A confluência destas 3 escolas filosóficas permite-nos uma reflexão profícua embora sucinta sobre a evolução do conhecimento do Homem através dos tempos. "Penso logo existo" é facilmente comprovável quando vamos abastecer a viatura à gasolineira e dizemos para com os nossos botões:
- Penso que há 2 dias estava mais barata, que há 4 dias estava ainda mais barata mas não tenho outro remédio senão abastecer porque penso que sem carro não existo.
"Só sei que nada sei" ganhou nos tempos correntes uma importância acrescida, objectivando a real dimensão da nossa pequenez. De repente apareceu um bicho tão hermético que o Homem, capaz de ir à Lua, de destruir cidades inteiras com mísseis teleguiados ou de descobrir que o tony carreira é uma mentira musical, não descortina nada de eficaz para o combater. O bicho, não o tony. Chegamos então ao busílis da questão; os vastos conhecimentos alcançados ao longo da história da Humanidade esboroaçaram-se desgraçadamente perante um bicho tão pequeno cujas pernas só podem ser vistas ao microscópio. É aqui que entra o nosso filósofo do século XXI; sabe que o bicho vagueia por aí mas sabe que ninguém sabe como o parar; já não tem carro e por isso tem de provar a sua própria existência, solicitando mais um quartilho de maduro tinto. A carteira, porém, não o permite e o plafond de crédito esgotou-se. Aí o nosso filósofo do século XXI sintetiza todo o conhecimento da Humanidade na sua frase mais célebre.

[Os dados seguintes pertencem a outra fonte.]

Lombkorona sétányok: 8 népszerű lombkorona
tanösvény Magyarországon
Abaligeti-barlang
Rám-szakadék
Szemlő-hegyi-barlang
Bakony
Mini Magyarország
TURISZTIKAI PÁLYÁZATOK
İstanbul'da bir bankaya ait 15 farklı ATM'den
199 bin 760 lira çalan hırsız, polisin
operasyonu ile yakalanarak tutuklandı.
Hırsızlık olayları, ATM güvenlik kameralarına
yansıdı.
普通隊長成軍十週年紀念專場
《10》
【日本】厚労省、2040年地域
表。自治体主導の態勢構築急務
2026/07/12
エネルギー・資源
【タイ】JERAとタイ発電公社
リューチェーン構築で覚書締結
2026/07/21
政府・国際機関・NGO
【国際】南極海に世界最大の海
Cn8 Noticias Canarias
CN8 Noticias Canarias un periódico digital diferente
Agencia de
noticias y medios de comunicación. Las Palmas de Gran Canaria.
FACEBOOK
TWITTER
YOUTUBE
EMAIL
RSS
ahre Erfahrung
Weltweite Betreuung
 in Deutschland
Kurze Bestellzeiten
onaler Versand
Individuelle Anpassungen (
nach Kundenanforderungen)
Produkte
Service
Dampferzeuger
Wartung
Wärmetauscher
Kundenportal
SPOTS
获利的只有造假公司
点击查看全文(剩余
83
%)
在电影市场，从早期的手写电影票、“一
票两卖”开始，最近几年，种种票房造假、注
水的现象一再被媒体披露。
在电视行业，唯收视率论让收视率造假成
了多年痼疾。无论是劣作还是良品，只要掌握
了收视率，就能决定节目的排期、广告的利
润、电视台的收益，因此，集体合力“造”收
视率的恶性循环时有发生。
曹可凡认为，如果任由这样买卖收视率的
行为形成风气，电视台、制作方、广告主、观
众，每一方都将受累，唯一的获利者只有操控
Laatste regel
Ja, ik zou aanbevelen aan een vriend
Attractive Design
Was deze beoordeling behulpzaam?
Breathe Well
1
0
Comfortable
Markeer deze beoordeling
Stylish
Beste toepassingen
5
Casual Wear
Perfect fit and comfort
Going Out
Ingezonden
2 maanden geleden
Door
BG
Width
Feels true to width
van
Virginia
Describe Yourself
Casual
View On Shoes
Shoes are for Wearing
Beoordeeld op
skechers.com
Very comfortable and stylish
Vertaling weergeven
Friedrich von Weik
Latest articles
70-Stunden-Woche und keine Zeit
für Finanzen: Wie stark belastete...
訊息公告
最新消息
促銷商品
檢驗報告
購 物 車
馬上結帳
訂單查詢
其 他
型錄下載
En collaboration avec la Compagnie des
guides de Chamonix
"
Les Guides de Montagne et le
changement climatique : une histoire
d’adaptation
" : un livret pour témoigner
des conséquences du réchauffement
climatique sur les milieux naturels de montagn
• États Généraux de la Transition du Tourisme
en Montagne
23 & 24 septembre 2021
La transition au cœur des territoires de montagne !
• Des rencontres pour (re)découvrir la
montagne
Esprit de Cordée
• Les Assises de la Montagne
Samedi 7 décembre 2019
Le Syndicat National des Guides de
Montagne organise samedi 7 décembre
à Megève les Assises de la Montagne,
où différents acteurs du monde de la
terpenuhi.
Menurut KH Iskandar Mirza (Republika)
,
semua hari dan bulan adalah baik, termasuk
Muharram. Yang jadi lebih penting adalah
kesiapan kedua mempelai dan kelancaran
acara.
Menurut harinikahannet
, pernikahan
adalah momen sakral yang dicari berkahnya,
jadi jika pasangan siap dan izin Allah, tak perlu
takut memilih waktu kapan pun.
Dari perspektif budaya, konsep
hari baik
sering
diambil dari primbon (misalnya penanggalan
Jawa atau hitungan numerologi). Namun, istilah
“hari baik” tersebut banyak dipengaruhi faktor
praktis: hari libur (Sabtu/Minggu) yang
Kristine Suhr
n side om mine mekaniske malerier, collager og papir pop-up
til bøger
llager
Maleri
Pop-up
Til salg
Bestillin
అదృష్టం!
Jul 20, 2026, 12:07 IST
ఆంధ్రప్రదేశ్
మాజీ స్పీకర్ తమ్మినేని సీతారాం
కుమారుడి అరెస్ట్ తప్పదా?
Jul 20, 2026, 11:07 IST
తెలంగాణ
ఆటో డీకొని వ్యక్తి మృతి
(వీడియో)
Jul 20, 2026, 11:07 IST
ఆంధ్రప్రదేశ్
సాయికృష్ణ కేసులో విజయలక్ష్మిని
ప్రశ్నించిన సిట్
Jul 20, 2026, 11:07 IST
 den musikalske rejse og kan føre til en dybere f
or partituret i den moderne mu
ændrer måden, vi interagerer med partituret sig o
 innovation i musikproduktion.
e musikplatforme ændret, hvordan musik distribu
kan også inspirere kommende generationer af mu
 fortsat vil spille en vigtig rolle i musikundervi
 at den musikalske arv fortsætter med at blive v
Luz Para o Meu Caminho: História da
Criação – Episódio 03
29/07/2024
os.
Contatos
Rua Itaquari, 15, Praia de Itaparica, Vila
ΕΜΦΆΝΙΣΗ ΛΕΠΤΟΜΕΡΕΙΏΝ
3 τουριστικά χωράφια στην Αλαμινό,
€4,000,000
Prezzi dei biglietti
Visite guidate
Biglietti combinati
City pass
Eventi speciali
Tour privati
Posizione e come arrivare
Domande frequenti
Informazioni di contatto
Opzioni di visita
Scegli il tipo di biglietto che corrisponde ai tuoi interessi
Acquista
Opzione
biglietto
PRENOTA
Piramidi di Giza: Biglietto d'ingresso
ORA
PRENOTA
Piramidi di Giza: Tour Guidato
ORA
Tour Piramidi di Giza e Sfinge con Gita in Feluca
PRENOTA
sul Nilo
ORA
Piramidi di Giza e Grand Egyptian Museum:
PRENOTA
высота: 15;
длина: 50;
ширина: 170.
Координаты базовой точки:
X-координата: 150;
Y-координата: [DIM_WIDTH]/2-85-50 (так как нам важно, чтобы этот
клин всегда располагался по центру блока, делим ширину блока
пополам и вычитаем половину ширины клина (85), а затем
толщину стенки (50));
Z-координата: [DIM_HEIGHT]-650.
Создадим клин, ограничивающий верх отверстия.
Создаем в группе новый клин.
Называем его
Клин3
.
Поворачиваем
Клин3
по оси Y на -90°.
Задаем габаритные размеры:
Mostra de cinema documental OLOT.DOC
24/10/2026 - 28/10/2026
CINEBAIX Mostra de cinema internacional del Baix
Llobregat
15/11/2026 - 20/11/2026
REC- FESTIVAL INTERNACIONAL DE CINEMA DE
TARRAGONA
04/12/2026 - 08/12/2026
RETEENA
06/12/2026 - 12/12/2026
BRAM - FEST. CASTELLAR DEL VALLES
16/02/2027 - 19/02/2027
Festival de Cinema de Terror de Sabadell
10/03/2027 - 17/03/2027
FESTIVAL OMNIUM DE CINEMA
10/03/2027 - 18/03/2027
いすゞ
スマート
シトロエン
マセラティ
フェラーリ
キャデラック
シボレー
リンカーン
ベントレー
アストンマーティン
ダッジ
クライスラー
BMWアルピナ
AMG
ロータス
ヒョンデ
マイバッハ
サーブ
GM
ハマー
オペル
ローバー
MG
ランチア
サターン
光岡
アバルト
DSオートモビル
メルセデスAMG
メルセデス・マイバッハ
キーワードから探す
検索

segunda-feira, 1 de junho de 2020

AMISHS, AMISHS, NEGÓCIOS À PARTE



A custos actuais uma máscara de protecção facial descartável custa cerca de 1 EUR e uma reutilizável cerca de 3. Se eu sugerisse ao nosso governo, que se diz tão temeroso da pandemia, que oferecesse ou vendesse a preços simbólicos as máscaras à população portuguesa seria por certo crucificado. Em primeiro lugar porque a população portuguesa é muito numerosa, muito mais do que a do Liechtenstein, do que a de Andorra ou do que a do próprio Mónaco. Depois acusar-me-iam de estar a boicotar a indústria têxtil nacional que tão rapidamente viu nas máscaras uma excelente oportunidade de negócio para poder continuar a facturar em boa escala, mantendo as costureiras ocupadas com salários mínimos. Finalmente condenar-me-iam por não perceber que o imposto incorporado no preço das máscaras sempre ajuda a tapar a lixeira do novo banco ou a das empresas que, distribuindo avantajados lucros, mantêm em lay off centenas de empregados. Pelo sim pelo não, o melhor é nem pensar nisso e fazer a minha própria máscara. E já agora permito-me dar a mesma sugestão ao ministro da economia; que pegue na agulha e no dedal e faça também a sua. Mas que a faça em tamanho largo para lhe dar tanto para tapar a cara como, em dias de sol, lhe tapar a careca. Eu sempre tive o sonho de ver um ministro amish.